Bad things: OK, I have to admit – I kept reading this series because I felt somewhat confused by the first book and I wanted to understand what was going on. Unfortunately, while a couple of things make more sense now (the strange hatred for neomages), others still do not (really what's with the mage lust?). I feel like I really had to make myself finish this book, because it felt like we were seeing the same thing happening in book 1 as in book 2 and I felt like I wasn't really getting anywhere in terms of seeing the big picture.  What I saw was Thorn's limited viewpoint of this world – and since she never got a full education from her enclave, she doesn't know many things about her magic, so as in book 1, there is a lot of detailed descriptions of Thorn experimenting with different stones and discovering things, but this doesn't seem to really make the story progress. It got very tedious to read about every stone Thorn touched in great detail. Following this is one fight after another, again, not much progress – just because there's action doesn't mean that the plot is coming along. Finally towards the end do we get an idea of larger mechanations going on, both by Thorn's associates and by the supernatural creatures around her, but by that time I was dissatisfied by the slow progress, and it was too little too late. I felt like the mystery of apocalypse and the seraphs would be more delved into, but it seems like the author is content to leave that a mystery, at least in this book. On top of this, I found it a bit off-putting that it seems like Thorn was becoming this over-idealized woman – fighing the dark, saving the town, going through hell, but still men want her. The only ones not interested are the gay ones.  But what's annoying - I sense that this isn't going to go anywhere anyway, so what's the point of it?

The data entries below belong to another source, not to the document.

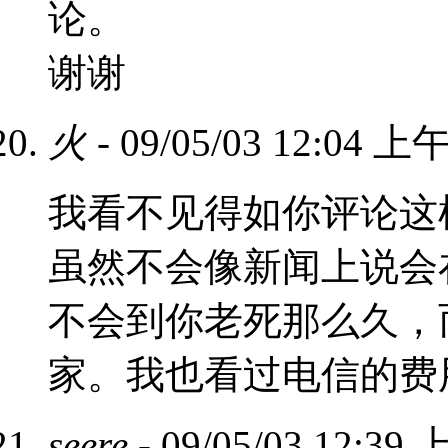
论。
谢谢
火
- 09/05/03 12:04 上
我看不见得如你评论这
虽然不会像新闻上说会在
不会到你老死那么久，
家。我也看过电信的费
seere
- 09/05/03 12:39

Good things: As I mentioned when I read book 1 – it seems like the visual details of the world are well thought out, as is the use of stone by Thorn in her magic. The strong points in the book would be the descriptions, I had a very clear idea of what was happening and a visual in my minds eye of many details (maybe too much sometimes – I'm not sure it was necessary to describe what every person was wearing to Thorn's trial). Also the creatures that populate this world are fascinating – the host of angels, terrible and beautiful, the half-human races and their limitations, the demon lord and his minions, the succubi and incubi.

Overall: It's a fascinating world, but the plot meanders slowly, and in the end, the second book felt much too much like "second verse, same as the first". It looks like I'm in the minority with feeling disappointed, because I see a lot of positive reviews, but it isn't working for me. I would probably bail from this series now, but I already have book 3, Host.